Writer Robert Holmes does a pretty good job with the script, Norman Stewart’s direction is servicable and as usual the acting is excellent, with even minor characters being well served by a group of experienced British actors. Some viewers have expressed disdain toward the costuming used for the “Swampies” (the original inhabitants of Delta Magna, now refugees from a capitalistic regime on the planet’s third moon), but it works within the context, provided a little discretionary tolerance is applied.
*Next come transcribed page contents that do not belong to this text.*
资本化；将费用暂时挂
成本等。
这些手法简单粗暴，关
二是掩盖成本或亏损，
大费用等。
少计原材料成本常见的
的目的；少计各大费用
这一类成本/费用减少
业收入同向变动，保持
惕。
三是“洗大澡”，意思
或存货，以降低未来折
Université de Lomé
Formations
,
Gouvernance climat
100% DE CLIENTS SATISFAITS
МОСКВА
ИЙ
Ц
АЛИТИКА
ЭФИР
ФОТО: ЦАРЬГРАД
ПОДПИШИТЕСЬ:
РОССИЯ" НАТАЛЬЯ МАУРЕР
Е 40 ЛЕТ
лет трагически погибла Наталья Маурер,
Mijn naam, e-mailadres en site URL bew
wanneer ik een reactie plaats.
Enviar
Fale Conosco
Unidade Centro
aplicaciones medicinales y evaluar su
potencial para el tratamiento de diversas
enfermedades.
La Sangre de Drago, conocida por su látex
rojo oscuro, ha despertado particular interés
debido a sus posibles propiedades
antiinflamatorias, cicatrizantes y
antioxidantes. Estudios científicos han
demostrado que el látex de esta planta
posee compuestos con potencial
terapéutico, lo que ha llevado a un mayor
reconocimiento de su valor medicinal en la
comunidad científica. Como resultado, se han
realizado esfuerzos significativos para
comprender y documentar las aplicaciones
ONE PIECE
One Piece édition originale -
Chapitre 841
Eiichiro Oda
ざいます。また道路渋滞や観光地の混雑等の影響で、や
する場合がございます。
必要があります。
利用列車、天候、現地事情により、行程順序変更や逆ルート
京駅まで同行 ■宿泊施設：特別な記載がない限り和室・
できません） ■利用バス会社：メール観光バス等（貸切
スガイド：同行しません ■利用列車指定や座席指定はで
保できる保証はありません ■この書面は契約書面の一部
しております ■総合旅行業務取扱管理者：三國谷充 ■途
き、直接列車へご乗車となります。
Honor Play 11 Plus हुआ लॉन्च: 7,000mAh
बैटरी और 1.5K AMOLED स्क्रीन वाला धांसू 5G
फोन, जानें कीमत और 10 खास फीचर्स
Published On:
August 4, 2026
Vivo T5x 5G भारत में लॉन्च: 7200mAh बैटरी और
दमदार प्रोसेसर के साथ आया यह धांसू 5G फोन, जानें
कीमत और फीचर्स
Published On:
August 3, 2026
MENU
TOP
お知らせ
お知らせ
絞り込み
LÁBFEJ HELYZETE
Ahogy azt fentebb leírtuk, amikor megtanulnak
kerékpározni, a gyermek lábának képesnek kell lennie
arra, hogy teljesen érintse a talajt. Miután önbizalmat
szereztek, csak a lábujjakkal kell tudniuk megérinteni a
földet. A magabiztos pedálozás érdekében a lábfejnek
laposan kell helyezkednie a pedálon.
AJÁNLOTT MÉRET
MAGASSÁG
And though the huge tentacled Kroll is really too ambitious a creature for the available SFX budget, what we get does work on a simple conceptual level, despite size discrepancies between long shots of the monster and the incongruous smaller tentacles that attack on a personal level. Kroll clearly has a mass of tentacles that can attack from beneath the swamp:
Or through the ducts and piping of the offending refinery:
Though visually the concept doesn’t quite gel, Kroll is rather like the monstrous squid from Stephen Sommers’ Deep Rising — able to send long, smaller tentacles into narrow spaces in search of offending humans. In fact, now that I’ve mentioned it, there’s some similarity between the “faces” of the two monsters as well, though Kroll wins out in sheer bulk:
And the Deep Rising monster as revealed in the climactic scene:
All told, despite a somewhat rushed appearance and the dodgy, less-effective choreography of the Swampie’s religious ceremonies, The Power of Kroll is an enjoyable Doctor Who story — with the lead monster definitely one of its main attractions.
Awesome!! Now I finally get to see who this “KROLL” character is that several readers on different sites have compared the German “GUALAGON” to. I can now see why. I had no idea that this series had such BIG monsters in it. Cool!!
You’re right, Avery. Believe it or not, the similarity hadn’t really occurred to me.
As for the giant monsters in Doctor Who, there are one or two that aspire to this size but none quite achieve Kroll’s stature. Still, to come there are lots of giant insectoid creatures, giant robots, rampaging dinosaurs, crab-like alien beasties, a mansion-sized conglomerate hunk of vegetation, a giant vampire and a gargantuan demon, among other over-sized delights!